Available records -
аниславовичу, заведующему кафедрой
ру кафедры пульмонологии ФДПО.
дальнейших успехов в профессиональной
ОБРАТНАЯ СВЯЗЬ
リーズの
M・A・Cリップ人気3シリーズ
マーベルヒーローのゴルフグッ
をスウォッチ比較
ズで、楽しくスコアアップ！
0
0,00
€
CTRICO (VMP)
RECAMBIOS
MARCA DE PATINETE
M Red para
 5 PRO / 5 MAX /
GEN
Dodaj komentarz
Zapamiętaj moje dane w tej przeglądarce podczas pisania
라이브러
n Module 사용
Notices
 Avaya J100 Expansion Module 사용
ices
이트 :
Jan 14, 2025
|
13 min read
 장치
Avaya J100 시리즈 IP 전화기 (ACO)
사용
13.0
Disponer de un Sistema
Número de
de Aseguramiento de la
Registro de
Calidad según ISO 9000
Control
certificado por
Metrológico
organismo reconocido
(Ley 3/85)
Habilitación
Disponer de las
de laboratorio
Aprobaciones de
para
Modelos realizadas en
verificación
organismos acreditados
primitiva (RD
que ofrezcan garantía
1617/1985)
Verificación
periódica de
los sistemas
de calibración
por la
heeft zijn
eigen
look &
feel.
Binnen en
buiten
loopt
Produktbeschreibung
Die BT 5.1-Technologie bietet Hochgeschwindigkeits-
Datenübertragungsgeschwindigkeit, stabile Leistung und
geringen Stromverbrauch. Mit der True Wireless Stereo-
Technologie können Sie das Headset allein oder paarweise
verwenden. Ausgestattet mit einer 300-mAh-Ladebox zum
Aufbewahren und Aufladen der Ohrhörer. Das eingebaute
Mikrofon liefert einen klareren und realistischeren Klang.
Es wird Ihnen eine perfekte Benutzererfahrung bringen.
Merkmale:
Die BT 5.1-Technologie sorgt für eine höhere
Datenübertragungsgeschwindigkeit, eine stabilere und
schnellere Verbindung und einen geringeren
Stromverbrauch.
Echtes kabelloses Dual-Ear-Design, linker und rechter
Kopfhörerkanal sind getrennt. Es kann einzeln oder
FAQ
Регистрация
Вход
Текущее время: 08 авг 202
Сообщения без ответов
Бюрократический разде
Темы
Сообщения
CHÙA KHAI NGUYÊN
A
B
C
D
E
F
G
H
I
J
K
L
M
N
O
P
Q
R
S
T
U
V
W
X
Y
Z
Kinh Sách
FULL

Problem to solve -
Without changing a word, restate the whole listing.

Written answer -
аниславовичу, заведующему кафедрой
ру кафедры пульмонологии ФДПО.
дальнейших успехов в профессиональной
ОБРАТНАЯ СВЯЗЬ
リーズの
M・A・Cリップ人気3シリーズ
マーベルヒーローのゴルフグッ
をスウォッチ比較
ズで、楽しくスコアアップ！
0
0,00
€
CTRICO (VMP)
RECAMBIOS
MARCA DE PATINETE
M Red para
 5 PRO / 5 MAX /
GEN
Dodaj komentarz
Zapamiętaj moje dane w tej przeglądarce podczas pisania
라이브러
n Module 사용
Notices
 Avaya J100 Expansion Module 사용
ices
이트 :
Jan 14, 2025
|
13 min read
 장치
Avaya J100 시리즈 IP 전화기 (ACO)
사용
13.0
Disponer de un Sistema
Número de
de Aseguramiento de la
Registro de
Calidad según ISO 9000
Control
certificado por
Metrológico
organismo reconocido
(Ley 3/85)
Habilitación
Disponer de las
de laboratorio
Aprobaciones de
para
Modelos realizadas en
verificación
organismos acreditados
primitiva (RD
que ofrezcan garantía
1617/1985)
Verificación
periódica de
los sistemas
de calibración
por la
heeft zijn
eigen
look &
feel.
Binnen en
buiten
loopt
Produktbeschreibung
Die BT 5.1-Technologie bietet Hochgeschwindigkeits-
Datenübertragungsgeschwindigkeit, stabile Leistung und
geringen Stromverbrauch. Mit der True Wireless Stereo-
Technologie können Sie das Headset allein oder paarweise
verwenden. Ausgestattet mit einer 300-mAh-Ladebox zum
Aufbewahren und Aufladen der Ohrhörer. Das eingebaute
Mikrofon liefert einen klareren und realistischeren Klang.
Es wird Ihnen eine perfekte Benutzererfahrung bringen.
Merkmale:
Die BT 5.1-Technologie sorgt für eine höhere
Datenübertragungsgeschwindigkeit, eine stabilere und
schnellere Verbindung und einen geringeren
Stromverbrauch.
Echtes kabelloses Dual-Ear-Design, linker und rechter
Kopfhörerkanal sind getrennt. Es kann einzeln oder
FAQ
Регистрация
Вход
Текущее время: 08 авг 202
Сообщения без ответов
Бюрократический разде
Темы
Сообщения
CHÙA KHAI NGUYÊN
A
B
C
D
E
F
G
H
I
J
K
L
M
N
O
P
Q
R
S
T
U
V
W
X
Y
Z
Kinh Sách
FULL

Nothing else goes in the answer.